[Activity]
Your answer must repeat all of the entries word for word, without any images.

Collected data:
--------------------------------
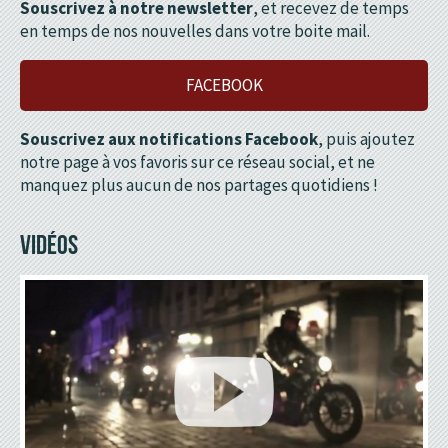
Souscrivez à notre newsletter
, et recevez de temps
en temps de nos nouvelles dans votre boite mail.
FACEBOOK
Souscrivez aux notifications Facebook
, puis ajoutez
notre page à vos favoris sur ce réseau social, et ne
manquez plus aucun de nos partages quotidiens !
VIDÉOS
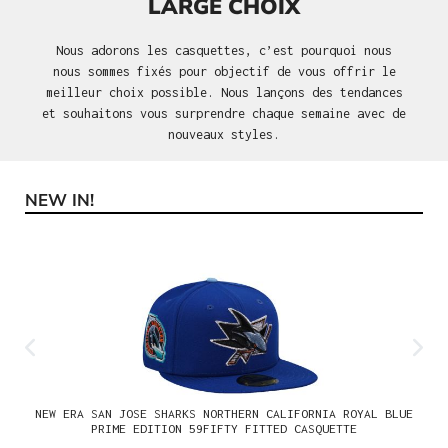
LARGE CHOIX
Nous adorons les casquettes, c’est pourquoi nous
nous sommes fixés pour objectif de vous offrir le
meilleur choix possible. Nous lançons des tendances
et souhaitons vous surprendre chaque semaine avec de
nouveaux styles.
NEW IN!
Ignorer la galerie de produits
NEW ERA SAN JOSE SHARKS NORTHERN CALIFORNIA ROYAL BLUE
PRIME EDITION 59FIFTY FITTED CASQUETTE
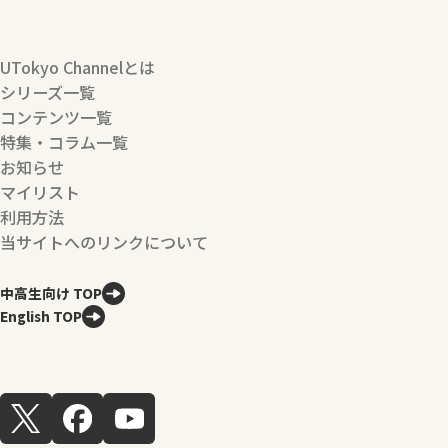
UTokyo Channelとは
シリーズ一覧
コンテンツ一覧
特集・コラム一覧
お知らせ
マイリスト
利用方法
当サイトへのリンクについて
中高生向け TOP
English TOP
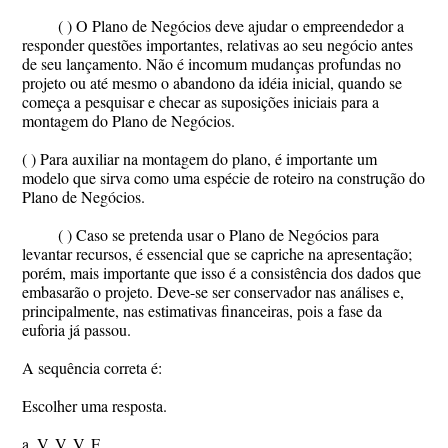
( ) O Plano de Negócios deve ajudar o empreendedor a
responder questões importantes, relativas ao seu negócio antes
de seu lançamento. Não é incomum mudanças profundas no
projeto ou até mesmo o abandono da idéia inicial, quando se
começa a pesquisar e checar as suposições iniciais para a
montagem do Plano de Negócios.
( ) Para auxiliar na montagem do plano, é importante um
modelo que sirva como uma espécie de roteiro na construção do
Plano de Negócios.
( ) Caso se pretenda usar o Plano de Negócios para
levantar recursos, é essencial que se capriche na apresentação;
porém, mais importante que isso é a consistência dos dados que
embasarão o projeto. Deve-se ser conservador nas análises e,
principalmente, nas estimativas financeiras, pois a fase da
euforia já passou.
A sequência correta é:
Escolher uma resposta.
a. V, V, V, F.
--------------------------------
[Reply]
Souscrivez à notre newsletter
, et recevez de temps
en temps de nos nouvelles dans votre boite mail.
FACEBOOK
Souscrivez aux notifications Facebook
, puis ajoutez
notre page à vos favoris sur ce réseau social, et ne
manquez plus aucun de nos partages quotidiens !
VIDÉOS
LARGE CHOIX
Nous adorons les casquettes, c’est pourquoi nous
nous sommes fixés pour objectif de vous offrir le
meilleur choix possible. Nous lançons des tendances
et souhaitons vous surprendre chaque semaine avec de
nouveaux styles.
NEW IN!
Ignorer la galerie de produits
NEW ERA SAN JOSE SHARKS NORTHERN CALIFORNIA ROYAL BLUE
PRIME EDITION 59FIFTY FITTED CASQUETTE
UTokyo Channelとは
シリーズ一覧
コンテンツ一覧
特集・コラム一覧
お知らせ
マイリスト
利用方法
当サイトへのリンクについて
中高生向け TOP
English TOP
( ) O Plano de Negócios deve ajudar o empreendedor a
responder questões importantes, relativas ao seu negócio antes
de seu lançamento. Não é incomum mudanças profundas no
projeto ou até mesmo o abandono da idéia inicial, quando se
começa a pesquisar e checar as suposições iniciais para a
montagem do Plano de Negócios.
( ) Para auxiliar na montagem do plano, é importante um
modelo que sirva como uma espécie de roteiro na construção do
Plano de Negócios.
( ) Caso se pretenda usar o Plano de Negócios para
levantar recursos, é essencial que se capriche na apresentação;
porém, mais importante que isso é a consistência dos dados que
embasarão o projeto. Deve-se ser conservador nas análises e,
principalmente, nas estimativas financeiras, pois a fase da
euforia já passou.
A sequência correta é:
Escolher uma resposta.
a. V, V, V, F.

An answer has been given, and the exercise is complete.